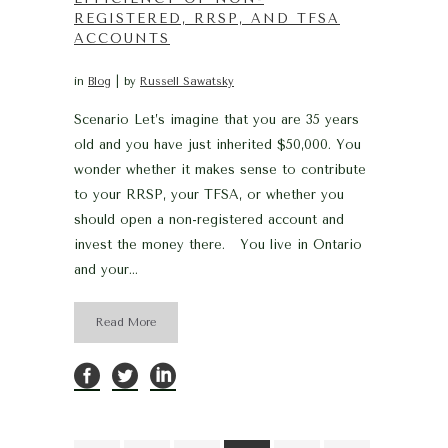
REGISTERED, RRSP, AND TFSA
ACCOUNTS
in
Blog
by
Russell Sawatsky
Scenario Let’s imagine that you are 35 years
old and you have just inherited $50,000. You
wonder whether it makes sense to contribute
to your RRSP, your TFSA, or whether you
should open a non-registered account and
invest the money there. You live in Ontario
and your...
Read More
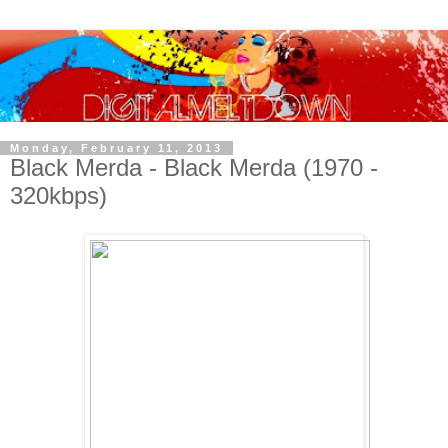
Monday, February 11, 2013
Black Merda - Black Merda (1970 -
320kbps)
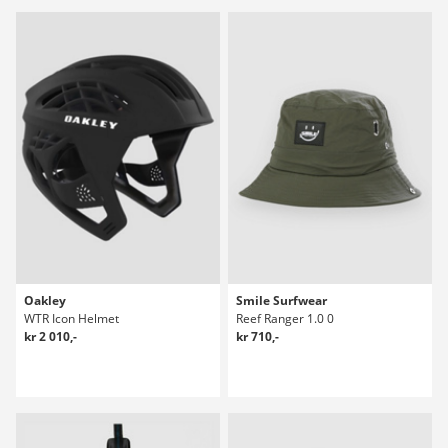
Oakley
Smile Surfwear
WTR Icon Helmet
Reef Ranger 1.0 0
kr 2 010,-
kr 710,-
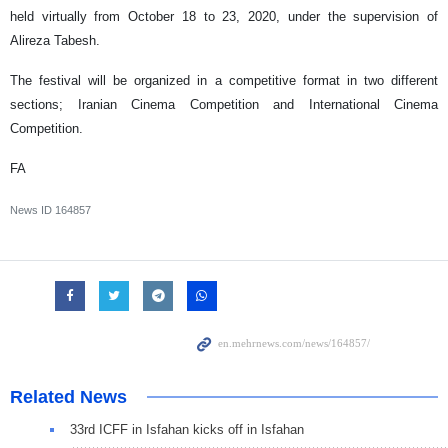
held virtually from October 18 to 23, 2020, under the supervision of
Alireza Tabesh.
The festival will be organized in a competitive format in two different
sections; Iranian Cinema Competition and International Cinema
Competition.
FA
News ID
164857
Related News
33rd ICFF in Isfahan kicks off in Isfahan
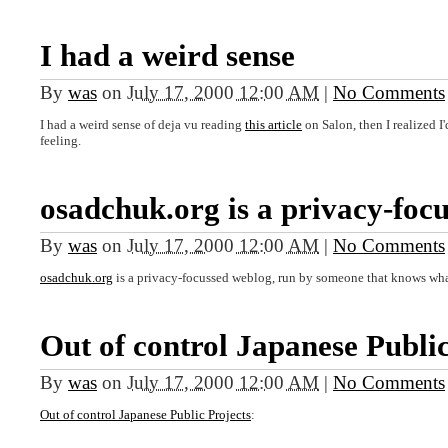
I had a weird sense
By
was
on
July 17, 2000 12:00 AM
|
No Comments
I had a weird sense of deja vu reading
this article
on Salon, then I realized 
feeling.
osadchuk.org is a privacy-foc
By
was
on
July 17, 2000 12:00 AM
|
No Comments
osadchuk.org
is a privacy-focussed weblog, run by someone that knows what
Out of control Japanese Publi
By
was
on
July 17, 2000 12:00 AM
|
No Comments
Out of control Japanese Public Projects
:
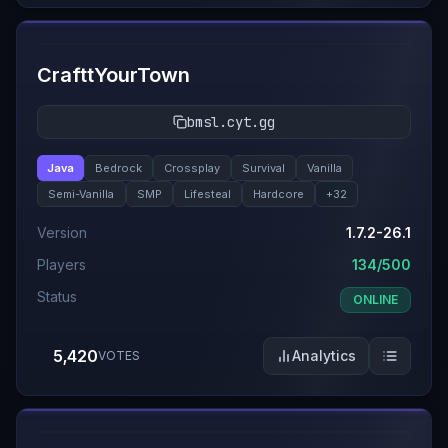
#
2
CrafttYourTown
bmsl.cyt.gg
Java
Bedrock
Crossplay
Survival
Vanilla
Semi-Vanilla
SMP
Lifesteal
Hardcore
+
32
Version
1.7.2-26.1
Players
134/500
Status
ONLINE
5,420
Analytics
VOTES
#
3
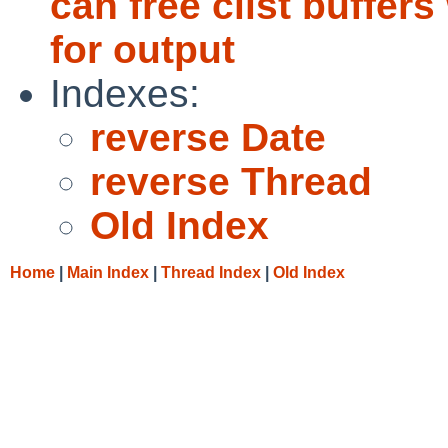
can free clist buffers
for output
Indexes:
reverse Date
reverse Thread
Old Index
Home
|
Main Index
|
Thread Index
|
Old Index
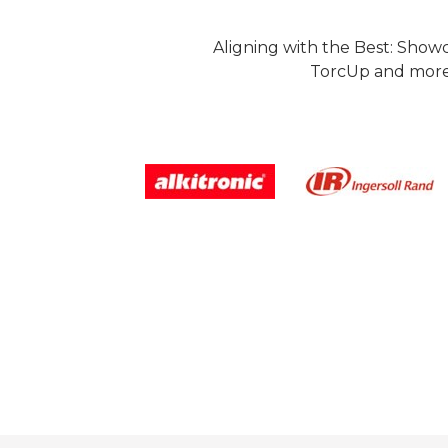
Aligning with the Best: Show
TorcUp and more.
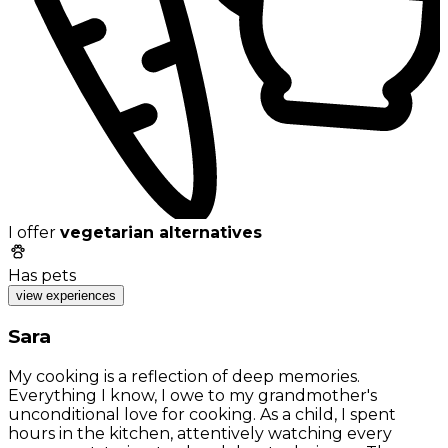
I offer
vegetarian alternatives
Has pets
view experiences
Sara
My cooking is a reflection of deep memories.
Everything I know, I owe to my grandmother's
unconditional love for cooking. As a child, I spent
hours in the kitchen, attentively watching every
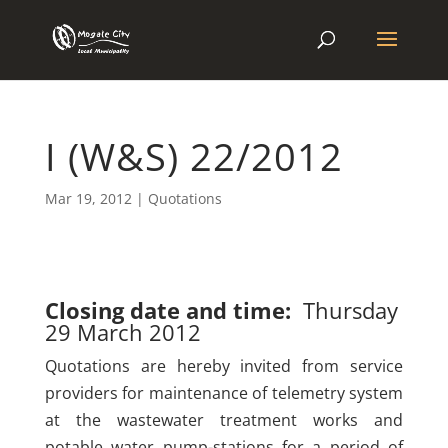
I (W&S) 22/2012
Mar 19, 2012
|
Quotations
Closing date and time:
Thursday
29 March 2012
Quotations are hereby invited from service
providers for maintenance of telemetry system
at the wastewater treatment works and
potable water pump-stations for a period of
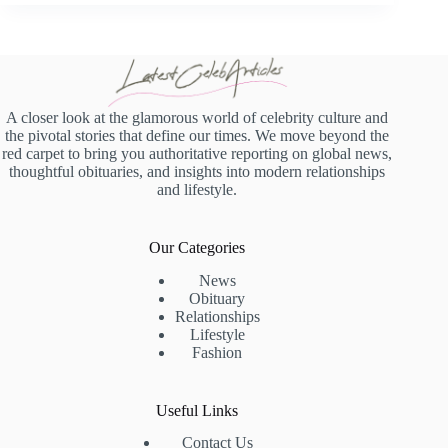
A closer look at the glamorous world of celebrity culture and
the pivotal stories that define our times. We move beyond the
red carpet to bring you authoritative reporting on global news,
thoughtful obituaries, and insights into modern relationships
and lifestyle.
Our Categories
News
Obituary
Relationships
Lifestyle
Fashion
Useful Links
Contact Us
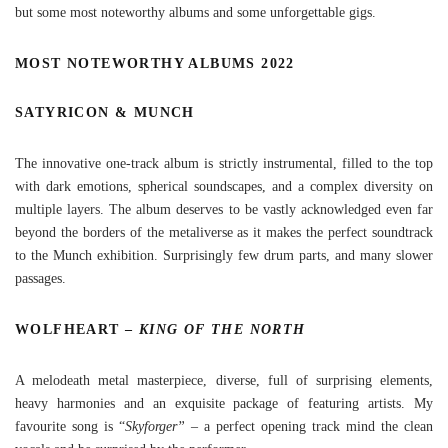
but some most noteworthy albums and some unforgettable gigs.
MOST NOTEWORTHY ALBUMS 2022
SATYRICON & MUNCH
The innovative one-track album is strictly instrumental, filled to the top
with dark emotions, spherical soundscapes, and a complex diversity on
multiple layers. The album deserves to be vastly acknowledged even far
beyond the borders of the metaliverse as it makes the perfect soundtrack
to the Munch exhibition. Surprisingly few drum parts, and many slower
passages.
WOLFHEART –
KING OF THE NORTH
A melodeath metal masterpiece, diverse, full of surprising elements,
heavy harmonies and an exquisite package of featuring artists. My
favourite song is “
Skyforger”
– a perfect opening track mind the clean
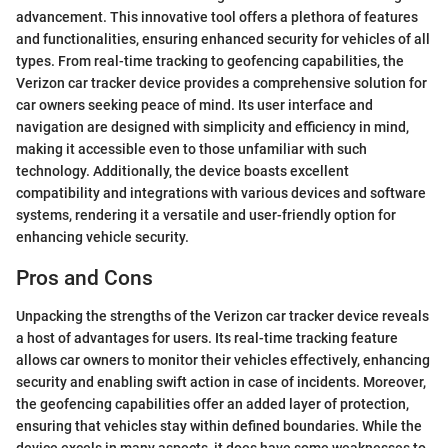
advancement. This innovative tool offers a plethora of features
and functionalities, ensuring enhanced security for vehicles of all
types. From real-time tracking to geofencing capabilities, the
Verizon car tracker device provides a comprehensive solution for
car owners seeking peace of mind. Its user interface and
navigation are designed with simplicity and efficiency in mind,
making it accessible even to those unfamiliar with such
technology. Additionally, the device boasts excellent
compatibility and integrations with various devices and software
systems, rendering it a versatile and user-friendly option for
enhancing vehicle security.
Pros and Cons
Unpacking the strengths of the Verizon car tracker device reveals
a host of advantages for users. Its real-time tracking feature
allows car owners to monitor their vehicles effectively, enhancing
security and enabling swift action in case of incidents. Moreover,
the geofencing capabilities offer an added layer of protection,
ensuring that vehicles stay within defined boundaries. While the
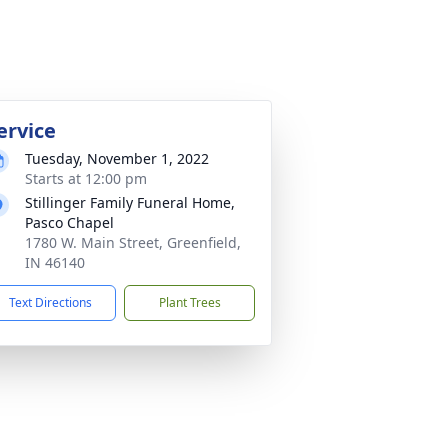
ervice
Tuesday, November 1, 2022
Starts at 12:00 pm
Stillinger Family Funeral Home,
Pasco Chapel
1780 W. Main Street, Greenfield,
IN 46140
Text Directions
Plant Trees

| Work required |
From the opening line of the entries above to the line containing "Alireza Tabesh.", please transcribe each line exactly, skipping every picture.

| Expected output |
REGISTERED, RRSP, AND TFSA
ACCOUNTS
in
Blog
by
Russell Sawatsky
Scenario Let’s imagine that you are 35 years
old and you have just inherited $50,000. You
wonder whether it makes sense to contribute
to your RRSP, your TFSA, or whether you
should open a non-registered account and
invest the money there. You live in Ontario
and your...
Read More
Monday, February 11, 2013
Black Merda - Black Merda (1970 -
320kbps)
Oakley
Smile Surfwear
WTR Icon Helmet
Reef Ranger 1.0 0
kr 2 010,-
kr 710,-
held virtually from October 18 to 23, 2020, under the supervision of
Alireza Tabesh.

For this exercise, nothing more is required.